Traditional indices usually pay attention only to how many bonds touch each atom. The team behind this study goes a step further. They use so‑called neighborhood M‑polynomial (NM‑polynomial) indices, which do not just count an atom’s own connections but also summarize how connected its neighbors are. This richer description captures subtleties such as how branched a molecule is, how its rings are fused together, and where oxygen or nitrogen atoms sit within the framework. Those features in turn influence how strongly molecules stick to each other, how rigid they are, and how their electrons respond to electric fields—all ingredients of key physicochemical properties.

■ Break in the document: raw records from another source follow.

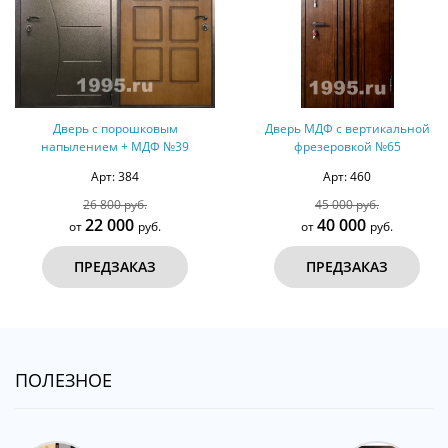
Дверь с порошковым
Дверь МДФ с вертикальной
напылением + МДФ №39
фрезеровкой №65
Арт: 384
Арт: 460
26 800 руб.
45 000 руб.
22 000
40 000
от
руб.
от
руб.
ПРЕДЗАКАЗ
ПРЕДЗАКАЗ
ПОЛЕЗНОЕ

Testing the idea on real cancer drugs

To ground their mathematics in reality, the authors first work out NM‑polynomial indices for two well‑known anticancer agents, Mitoxantrone and Doxorubicin. Both are complex, multi‑ring molecules used widely in chemotherapy. By translating their detailed chemical drawings into molecular graphs and then into NM‑polynomial indices, the authors show how the method systematically tracks structural changes across different “sizes” of these molecules. They then automate this process with a Python program, which takes a molecule’s connectivity (in the form of an adjacency matrix) and instantly returns the full set of indices, minimizing human error and speeding up calculations that would be tedious by hand.

Figure 2
Figure 2.

Training machines to read molecular fingerprints

Next, the researchers move beyond these two drugs to a broader collection of 45 polycyclic medicines, including common names such as acetaminophen, ibuprofen, and several modern targeted therapies. For each drug they compile nine NM‑polynomial indices and nine experimentally measured properties: complexity, boiling point, enthalpy of vaporization, flash point, molar refractivity, polarizability, surface tension, molar volume, and index of refraction. They then train several machine‑learning style regression models—Linear, Ridge, Lasso, and Elastic Net—to learn how combinations of indices map onto each property. Careful statistical safeguards are used throughout: they remove redundant inputs, standardize variables, perform repeated cross‑validation on 80% of the data, and test the final models on an untouched 20%.

What the numbers reveal

The models show that NM‑polynomial indices are particularly powerful for properties tied to how molecules pack and interact. For boiling point, enthalpy of vaporization, flash point, molar refractivity, polarizability, and molar volume, the best models reach very high correlation scores, meaning the predicted values track the experimental ones closely. Regularized methods such as Ridge and Elastic Net generally perform best, suggesting that gently constraining the models helps them focus on the most informative aspects of the indices. A correlation heatmap confirms that several indices—especially those related to overall connectivity and “neighborhood richness”—are strongly and consistently aligned with these properties across the 45‑drug panel.

Limits and room for improvement

Not every property cooperates. The index of refraction, which captures how light bends when entering a material, proves stubborn: the models struggle to do better than simple averages, and the NM‑polynomial indices show only weak correlations with it. Surface tension is moderately well captured, but not as strongly as the other traits. These gaps hint that some behaviors depend on features beyond two‑dimensional connectivity, such as three‑dimensional shape or subtle electronic effects. The authors suggest that future work could blend NM‑polynomial indices with quantum‑chemical or 3D descriptors to bridge this divide.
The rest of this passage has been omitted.